Delphi Collaboration Strategy for Multiagent Optical Fiber Intelligent Health Monitoring System
Optical fiber sensors are very attractive in mechanical structure intelligent health monitoring system due to some unique characteristics, such as immunity to electromagnetic interference and to aggressive environments, high sensitive and fast response, small physical dimension, excellent resolution and range, and so on. For improving the accuracy and reliability of the optical fiber intelligent health monitoring system in practical engineering application, the collaboration and decision-making strategy based on Delphi method for multiagent optical fiber intelligent health monitoring system is studied in this paper. The proposed system is mainly composed of optical fiber sensing agent, intelligent evaluation agent, and system collaborative decision-making agent. The intelligent evaluation agent is used to evaluate the health status of the monitored mechanical structures. Delphi method is used by the system collaborative decision-making agent to consult each intelligent evaluation agent. Meanwhile, the collaborative partner selection algorithm is used to select the intelligent evaluation agent participating in the collaboration, and the intelligent evaluation agent that does not participate in the decision-making is dynamically modified by the decision result. The experiment for an aircraft wing box as the typical engineering structure is carried out and the verification system is designed, the decision result is compared with that without dynamic correction of the evaluation result. The comparative results indicate that the evaluation accuracy and reliability of the monitored mechanical structural damage are improved significantly after multiple rounds of collaboration and decision making.

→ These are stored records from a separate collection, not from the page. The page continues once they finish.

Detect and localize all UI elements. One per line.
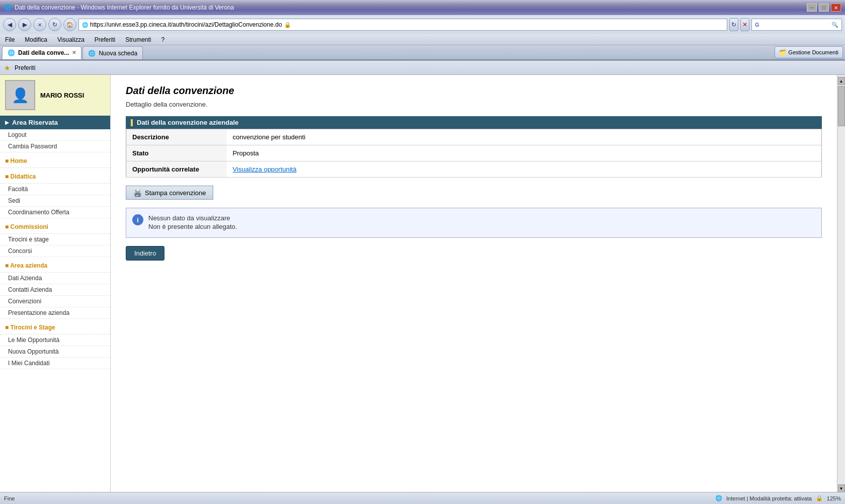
- visualizza-opportunita-link[interactable]: Visualizza opportunità: [233, 165, 297, 173]
- commissioni-label: Commissioni: [11, 223, 48, 230]
- sidebar-item-area-riservata[interactable]: ▶ Area Riservata: [0, 116, 110, 129]
- user-section: 👤 MARIO ROSSI: [0, 75, 110, 116]
- favorites-item[interactable]: Preferiti: [15, 64, 35, 71]
- sidebar-link-cambia-password[interactable]: Cambia Password: [0, 141, 110, 152]
- sidebar-category-commissioni[interactable]: ■ Commissioni: [0, 220, 110, 234]
- favorites-star-icon: ★: [4, 64, 11, 72]
- status-bar: Fine 🌐 Internet | Modalità protetta: att…: [0, 492, 845, 504]
- scroll-thumb[interactable]: [838, 86, 845, 126]
- info-box: i Nessun dato da visualizzare Non è pres…: [126, 208, 822, 238]
- convention-table: Descrizione convenzione per studenti Sta…: [126, 129, 822, 178]
- tab-label-1: Dati della conve...: [18, 49, 69, 56]
- stop-button[interactable]: ✕: [33, 18, 46, 31]
- back-nav-button[interactable]: ◀: [3, 18, 16, 31]
- forward-nav-button[interactable]: ▶: [18, 18, 31, 31]
- sidebar-link-facolta[interactable]: Facoltà: [0, 184, 110, 195]
- sidebar-link-tirocini-stage[interactable]: Tirocini e stage: [0, 234, 110, 245]
- azienda-label: Area azienda: [10, 262, 47, 269]
- table-row: Stato Proposta: [126, 145, 822, 161]
- stampa-convenzione-button[interactable]: 🖨️ Stampa convenzione: [126, 186, 213, 200]
- status-left: Fine: [4, 495, 15, 501]
- status-right: 🌐 Internet | Modalità protetta: attivata…: [715, 495, 841, 501]
- menu-visualizza[interactable]: Visualizza: [55, 35, 87, 44]
- sidebar-link-concorsi[interactable]: Concorsi: [0, 245, 110, 257]
- tirocini-label: Tirocini e Stage: [11, 324, 55, 331]
- table-cell-label-opportunita: Opportunità correlate: [126, 161, 227, 178]
- sidebar-link-presentazione[interactable]: Presentazione azienda: [0, 307, 110, 319]
- tab-bar: 🌐 Dati della conve... ✕ 🌐 Nuova scheda 🗂…: [0, 45, 845, 60]
- page-title: Dati della convenzione: [126, 85, 822, 97]
- sidebar-category-area-azienda[interactable]: ■ Area azienda: [0, 259, 110, 273]
- address-icon: 🌐: [82, 22, 88, 28]
- info-title: Nessun dato da visualizzare: [148, 214, 237, 222]
- search-bar[interactable]: G 🔍: [751, 19, 842, 31]
- sidebar-link-contatti-azienda[interactable]: Contatti Azienda: [0, 284, 110, 296]
- url-text: https://univr.esse3.pp.cineca.it/auth/ti…: [90, 21, 282, 28]
- menu-preferiti[interactable]: Preferiti: [93, 35, 117, 44]
- user-name: MARIO ROSSI: [40, 92, 84, 99]
- menu-help[interactable]: ?: [159, 35, 167, 44]
- tab-close-1[interactable]: ✕: [72, 50, 76, 55]
- menu-bar: File Modifica Visualizza Preferiti Strum…: [0, 34, 845, 45]
- menu-strumenti[interactable]: Strumenti: [123, 35, 153, 44]
- tab-toolbar-right: 🗂️ Gestione Documenti: [775, 46, 843, 59]
- scroll-up-button[interactable]: ▲: [838, 77, 845, 85]
- refresh-button[interactable]: ↻: [48, 18, 61, 31]
- content-area: Dati della convenzione Dettaglio della c…: [111, 75, 837, 492]
- section-header: Dati della convenzione aziendale: [126, 116, 822, 129]
- page-subtitle: Dettaglio della convenzione.: [126, 101, 822, 108]
- refresh-btn2[interactable]: ↻: [729, 18, 738, 31]
- sidebar-link-miei-candidati[interactable]: I Miei Candidati: [0, 358, 110, 369]
- home-bullet: ■: [5, 157, 11, 164]
- zoom-level: 125%: [827, 495, 841, 501]
- gestione-documenti-button[interactable]: 🗂️ Gestione Documenti: [775, 46, 843, 58]
- tab-dati-convenzione[interactable]: 🌐 Dati della conve... ✕: [2, 46, 81, 59]
- maximize-button[interactable]: □: [819, 4, 829, 12]
- scrollbar[interactable]: ▲ ▼: [837, 75, 845, 492]
- table-cell-label-descrizione: Descrizione: [126, 129, 227, 145]
- title-bar-icon: 🌐: [4, 4, 12, 11]
- indietro-button[interactable]: Indietro: [126, 246, 164, 261]
- internet-status: 🌐: [715, 495, 722, 501]
- search-submit-icon[interactable]: 🔍: [831, 22, 838, 28]
- sidebar-category-tirocini-stage[interactable]: ■ Tirocini e Stage: [0, 321, 110, 334]
- home-button[interactable]: 🏠: [63, 18, 76, 31]
- menu-modifica[interactable]: Modifica: [23, 35, 49, 44]
- tab-nuova-scheda[interactable]: 🌐 Nuova scheda: [82, 46, 143, 59]
- didattica-label: Didattica: [11, 173, 36, 180]
- tab-label-2: Nuova scheda: [99, 50, 137, 57]
- info-icon: i: [132, 214, 143, 225]
- sidebar-link-mie-opportunita[interactable]: Le Mie Opportunità: [0, 334, 110, 346]
- close-button[interactable]: ✕: [831, 4, 841, 12]
- sidebar-link-convenzioni[interactable]: Convenzioni: [0, 296, 110, 307]
- azienda-bullet: ■: [5, 262, 10, 269]
- lock-status-icon: 🔒: [816, 495, 823, 501]
- area-riservata-label: Area Riservata: [12, 119, 58, 126]
- tirocini-bullet: ■: [5, 324, 11, 331]
- sidebar-link-logout[interactable]: Logout: [0, 129, 110, 141]
- address-bar[interactable]: 🌐 https://univr.esse3.pp.cineca.it/auth/…: [78, 19, 727, 31]
- sidebar-link-nuova-opportunita[interactable]: Nuova Opportunità: [0, 346, 110, 358]
- title-bar: 🌐 Dati della convenzione - Windows Inter…: [0, 0, 845, 15]
- commissioni-bullet: ■: [5, 223, 11, 230]
- internet-label: Internet | Modalità protetta: attivata: [726, 495, 812, 501]
- minimize-button[interactable]: ─: [807, 4, 817, 12]
- table-cell-value-descrizione: convenzione per studenti: [227, 129, 822, 145]
- sidebar-category-home[interactable]: ■ Home: [0, 154, 110, 168]
- home-label: Home: [11, 157, 27, 164]
- table-cell-value-opportunita: Visualizza opportunità: [227, 161, 822, 178]
- menu-file[interactable]: File: [3, 35, 17, 44]
- arrow-icon: ▶: [5, 120, 9, 125]
- sidebar: 👤 MARIO ROSSI ▶ Area Riservata Logout Ca…: [0, 75, 111, 492]
- sidebar-link-dati-azienda[interactable]: Dati Azienda: [0, 273, 110, 284]
- lock-icon: 🔒: [284, 22, 291, 28]
- main-layout: 👤 MARIO ROSSI ▶ Area Riservata Logout Ca…: [0, 75, 845, 492]
- stop-btn2[interactable]: ✕: [740, 18, 749, 31]
- table-cell-value-stato: Proposta: [227, 145, 822, 161]
- sidebar-link-coordinamento[interactable]: Coordinamento Offerta: [0, 207, 110, 218]
- google-icon: G: [755, 22, 759, 28]
- scroll-down-button[interactable]: ▼: [838, 484, 845, 492]
- sidebar-link-sedi[interactable]: Sedi: [0, 195, 110, 207]
- sidebar-category-didattica[interactable]: ■ Didattica: [0, 170, 110, 184]
- favorites-label: Preferiti: [15, 64, 35, 71]
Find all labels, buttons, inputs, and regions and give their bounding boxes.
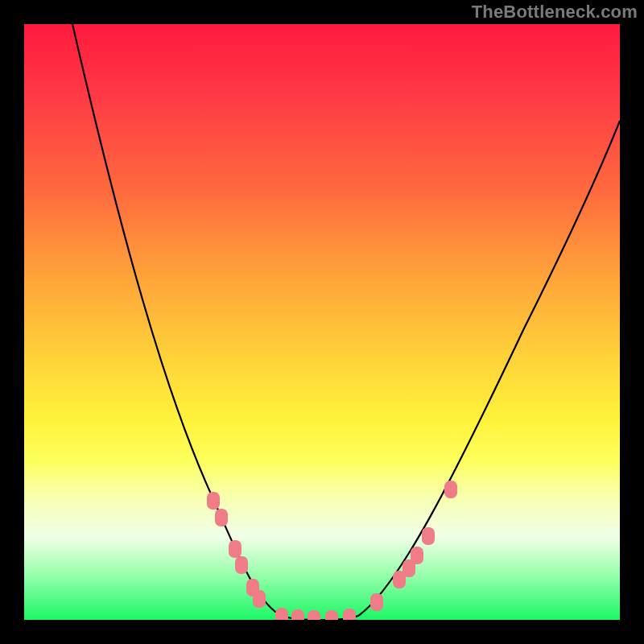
- marker-point: [325, 610, 338, 620]
- marker-point: [370, 593, 383, 611]
- marker-point: [422, 527, 435, 545]
- marker-point: [207, 492, 220, 510]
- marker-point: [411, 547, 423, 564]
- marker-point: [291, 609, 304, 620]
- marker-point: [229, 540, 242, 558]
- marker-point: [444, 481, 457, 498]
- chart-overlay: [24, 24, 620, 620]
- marker-point: [235, 556, 248, 574]
- marker-point: [275, 608, 288, 620]
- plot-area: [24, 24, 620, 620]
- marker-point: [215, 509, 228, 526]
- marker-point: [343, 609, 356, 620]
- marker-point: [253, 590, 266, 608]
- bottleneck-curve: [72, 24, 620, 620]
- watermark-text: TheBottleneck.com: [472, 2, 638, 23]
- marker-group: [207, 481, 457, 620]
- chart-frame: TheBottleneck.com: [0, 0, 644, 644]
- marker-point: [308, 610, 320, 620]
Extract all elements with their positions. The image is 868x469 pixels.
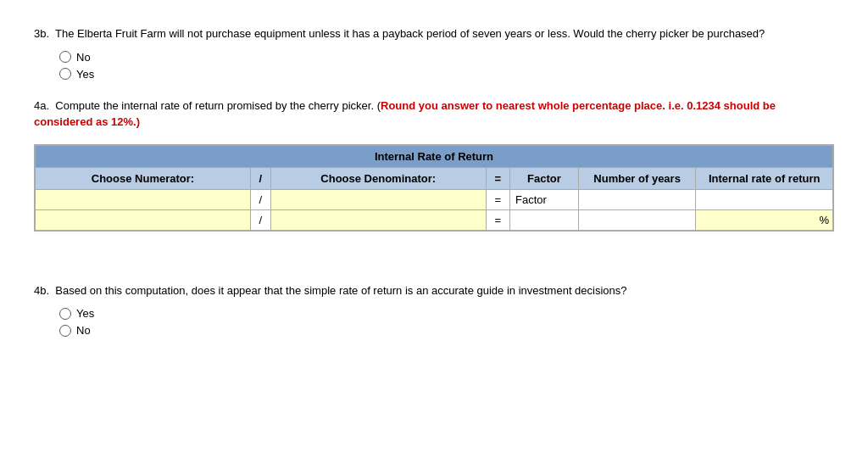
option-4b-no[interactable]: No [59,324,834,337]
percent-symbol: % [819,214,829,226]
radio-no-circle[interactable] [59,51,71,63]
option-yes[interactable]: Yes [59,68,834,81]
option-4b-yes[interactable]: Yes [59,307,834,320]
factor-cell-2 [510,209,579,230]
question-4b-text: 4b. Based on this computation, does it a… [34,282,834,299]
question-3b-text: 3b. The Elberta Fruit Farm will not purc… [34,25,834,42]
table-header-sub: Choose Numerator: / Choose Denominator: … [36,167,833,189]
irr-table: Internal Rate of Return Choose Numerator… [35,145,833,231]
col-header-equals: = [486,167,509,189]
years-input-2[interactable] [584,214,691,226]
option-no-label: No [76,51,91,64]
question-4a-text: 4a. Compute the internal rate of return … [34,98,834,131]
radio-4b-no-circle[interactable] [59,325,71,337]
irr-input-1[interactable] [701,193,827,206]
denominator-input-2[interactable] [276,214,481,226]
irr-cell-1[interactable] [696,189,833,209]
irr-input-2[interactable] [701,214,827,226]
years-cell-2[interactable] [578,209,696,230]
col-header-factor: Factor [510,167,579,189]
irr-table-container: Internal Rate of Return Choose Numerator… [34,144,834,232]
slash-cell-2: / [250,209,270,230]
option-yes-label: Yes [76,68,94,81]
numerator-input-1[interactable] [41,193,245,206]
radio-yes-circle[interactable] [59,68,71,80]
option-4b-yes-label: Yes [76,307,94,320]
question-3b: 3b. The Elberta Fruit Farm will not purc… [34,25,834,81]
option-4b-no-label: No [76,324,91,337]
table-title: Internal Rate of Return [36,145,833,167]
option-no[interactable]: No [59,51,834,64]
table-header-top: Internal Rate of Return [36,145,833,167]
table-row: / = % [36,209,833,230]
denominator-cell-2[interactable] [270,209,486,230]
question-3b-body: The Elberta Fruit Farm will not purchase… [55,27,765,40]
table-row: / = Factor [36,189,833,209]
numerator-cell-2[interactable] [36,209,251,230]
equals-cell-2: = [486,209,509,230]
denominator-cell-1[interactable] [270,189,486,209]
numerator-input-2[interactable] [41,214,245,226]
col-header-slash: / [250,167,270,189]
question-4a-body: Compute the internal rate of return prom… [55,99,381,112]
question-4b: 4b. Based on this computation, does it a… [34,282,834,338]
radio-4b-yes-circle[interactable] [59,308,71,320]
factor-cell-1: Factor [510,189,579,209]
question-4b-label: 4b. [34,284,49,297]
question-4b-options: Yes No [59,307,834,337]
equals-cell-1: = [486,189,509,209]
question-4b-body: Based on this computation, does it appea… [55,284,626,297]
question-4a: 4a. Compute the internal rate of return … [34,98,834,232]
col-header-irr: Internal rate of return [696,167,833,189]
col-header-numerator: Choose Numerator: [36,167,251,189]
question-4a-label: 4a. [34,99,49,112]
question-3b-label: 3b. [34,27,49,40]
question-3b-options: No Yes [59,51,834,81]
numerator-cell-1[interactable] [36,189,251,209]
slash-cell-1: / [250,189,270,209]
years-input-1[interactable] [584,193,691,206]
denominator-input-1[interactable] [276,193,481,206]
years-cell-1[interactable] [578,189,696,209]
col-header-denominator: Choose Denominator: [270,167,486,189]
irr-cell-2[interactable]: % [696,209,833,230]
col-header-years: Number of years [578,167,696,189]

The performance of in-service mechanical structures such as aerospace and spacecraft, bridge, and ship structures can be affected by degradation resulting from exposure to harsh flight environment conditions or damage resulting from external conditions, such as impact, loading, operator abuse, or neglect [1, 2]. In order to improve the safety level of mechanical structures, intelligent health monitoring is researched by devoting to predict the onset of damage and deterioration in mechanical structural conditions with the observation of a system over time using periodically sampled dynamic response measurements from an array of sensors. Compared with conventional electrical sensors, optical fiber sensors have been used in intelligent health monitoring systems due to flexibility, easy fabrication and immunity to electromagnetic disturbance, and so on [3, 4]. However, so far, most of the developments on the intelligent health monitoring technology based on optical fiber sensors have been made on small size structures. For next generation mechanical structural health monitoring systems applied to large-scale structures, large-scale density sensor networks are required to be adopted to monitor different mechanical structure parameters, such as stress, strain, displacement, acoustic, pressure, and temperature . Density sensors use different theories and have different functions . The information each sensor gets is limited, so as its local signal processing capability. Besides, real large-scale engineering structures are very complicated systems to be estimated. Hence, to collaborate and manage the density sensor networks, to fuse the information from a number of sensors to take advantage of estimation methods to make a reliable estimation of the whole structure at an acceptable speed is still a challenge [7, 8].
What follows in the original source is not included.